Robert Fitterman was born in 1959 in a small suburb of St. Louis, Missouri, called Creve Coeur and has lived in New York City since 1981. He received a BA from University of Wisconsin at Madison and an MA from Temple University, both in English. Fitterman is the author of 12 books of poetry, including the long poem Metropolis, which has been published in four volumes. Other titles include Leases; Among The Cynics; Ameresque: the snap wyatt poems; Rob the Plagiarist; now we are friends, and Holocaust Museum. With Vanessa Place, he coauthored Notes on Conceptualisms. He teaches writing and poetry at New York University and at the Bard College Milton Avery School of Graduate Studies.
Robert Fitterman's early poems are lyric meditations, which, though clearly non-linear, stay in a fixed key. They are the music of a man who contemplates, who even, for all his apparent urbanity, might have a sense of the natural world about his language:
"Once it was
enough to portray you
tall et al —
("A Tree Among Trees" section IV)
In his compendium-poem Metropolis, published in sections over the last two decades, Fitterman attempts to catalogue many varieties of language — most of it found, overheard, or otherwise taken from the environment. The claim seems to be that all language — even that of poets who think they are writing in the first person — is taken, borrowed, but in Metropolis, Fitterman's early lyrical motivation is far removed. The city — as represented in Metropolis — is: fractured words, slurred thought, visual dissection, vocal elision, bibliographical gambit, absurd drama, Borgesian diversion, mall survey, deleted news...
One of his most recent books, now we are friends, enacts a process of surveillance, using the internet to reveal as much as possible about a particular person. The language that results is familiar, and in a sense, random, though one imagines Fitterman orchestrating it before committing it to paper. There are bios, interviews, friends, alter-egos, genealogies... It is all of the moment, and when the moment has passed, becomes fascinating documentation of the way we were three long years ago. Tonight, we may be experiencing an entirely new version of Robert Fitterman, so dynamic is his trajectory. It is a great pleasure to welcome him to read at Dia.

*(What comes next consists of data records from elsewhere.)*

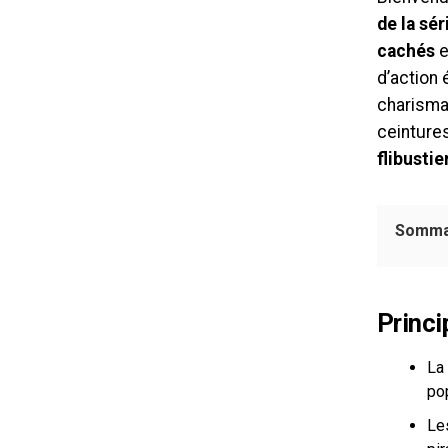
de la sé
cachés
e
d’action
charisma
ceinture
flibustie
Somma
Princi
La
pop
Le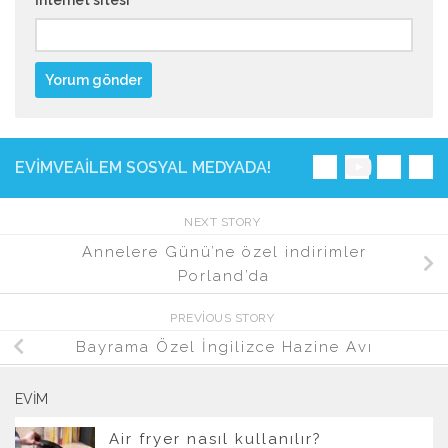
İnternet sitesi
EVIMVEAILEM SOSYAL MEDYADA!
NEXT STORY
Annelere Günü’ne özel indirimler
Porland’da
PREVIOUS STORY
Bayrama Özel İngilizce Hazine Avı
EVIM
Air fryer nasıl kullanılır?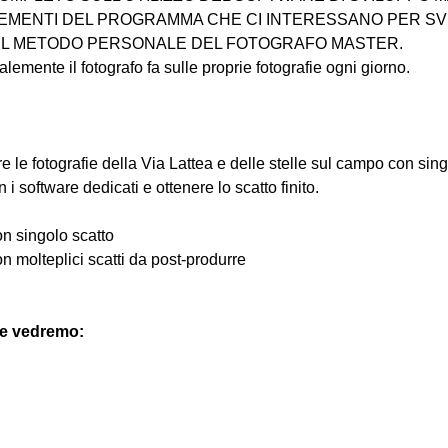
LEMENTI DEL PROGRAMMA CHE CI INTERESSANO PER SV
IL METODO PERSONALE DEL FOTOGRAFO MASTER.
lemente il fotografo fa sulle proprie fotografie ogni giorno.
 le fotografie della Via Lattea e delle stelle sul campo con singo
 software dedicati e ottenere lo scatto finito.
con singolo scatto
con molteplici scatti da post-produrre
 e vedremo: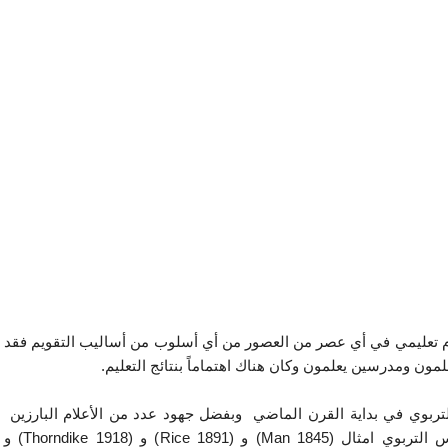
ظام تعليمي في أي عصر من العصور من أي أسلوب من أساليب التقويم فقد
 ومدرسين يعلمون وكان هناك اهتماماً بنتائج التعليم.
لتربوي في بداية القرن الماضي وبفضل جهود عدد من الأعلام البارزين
الذين تعد أعمالهم علامات مميزة في تاريخ حركة القياس التربوي امثال (1845 Man) و (Rice 1891) و (Thorndike 1918) و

Ron Silliman was born in Pasco, Washington, in 1946, and raised in Albany, California, just north of Berkeley. He attended Merritt College, San Francisco State University, and the University of California at Berkeley, before dropping out to work in the prison movement in 1972. Later, he worked as a teacher, a college administrator, and executive editor of Socialist Review. He has written and edited over 30 books, including, most recently, Wharf Hypothesis. His poetry and criticism have been translated into 12 languages. He was a Kelly Writers House Fellow at the University of Pennsylvania in 2012, and the recipient of the Levinson Prize from the Poetry Foundation in 2010. Silliman’s Blog reached its tenth anniversary at the end of August and has had over three and a half million visitors during that time. He currently lives in Chester County, Pennsylvania.
Ron Silliman has made from his ardent experiments an epic of contemporary poetry. I refer specifically to his over-1000-page tome, The Alphabet, a collection of 26 books, each taking a letter of the alphabet as the first letter of the one word composing its title. If one looks for the subject of this epic, however, it is not in an investigative study of place, nor in a guiding human impulse, still less in ancient ideas of martial conquest and nation-building. On the contrary, Silliman's The Alphabet is a very personal quest, but personal within a spelled-out community, as each book, or chapter, of The Alphabet is dedicated to a fellow traveler in the attempt to find an uncompromised space for poetic experimentation.
"The hotel is responsible for pastries.
Orgasm is a consequence.
As to nouns lacking objects.
Volcano is the planet's sigh."
What a short excerpt does not show is the staying-power of Silliman's forays. He seems intent on including every possible subject, too, into his array of sentences. At first, many of the sentences seem to source from the imagination. And yet, much of The Alphabet is made of the stuff of daily life. In "Paradise," Silliman writes:
"The bicyclist lies in the sun on the grass. Nearby, sunbathers lie on towels, listening to cassette players through headphones. In the distance Oakland is smeared in the smog. In a dream we lay naked side by side and were no longer just friends. Paradise is garden. The city in the park. The city in the parking lot."
Dreams compose a part of The Alphabet's texture, including one hilarious one about taking a bath in the midst of an elegant party. Caterers appear near the beginning and end of The Alphabet, causing one to wonder what it is to cater to someone. Silliman's use of sentences, phrases, some found, others invented, has this effect: it causes us to re-think, re-see, re-hear, frequently with shocking directness, channeling a humanism and a personism we thought we should not have the right to expect.
Ron Silliman is famous for being the guru of the poetry blogosphere. He is much more than that. He is our great epic poet of daily life. Please join me in welcoming Ron Silliman to Dia.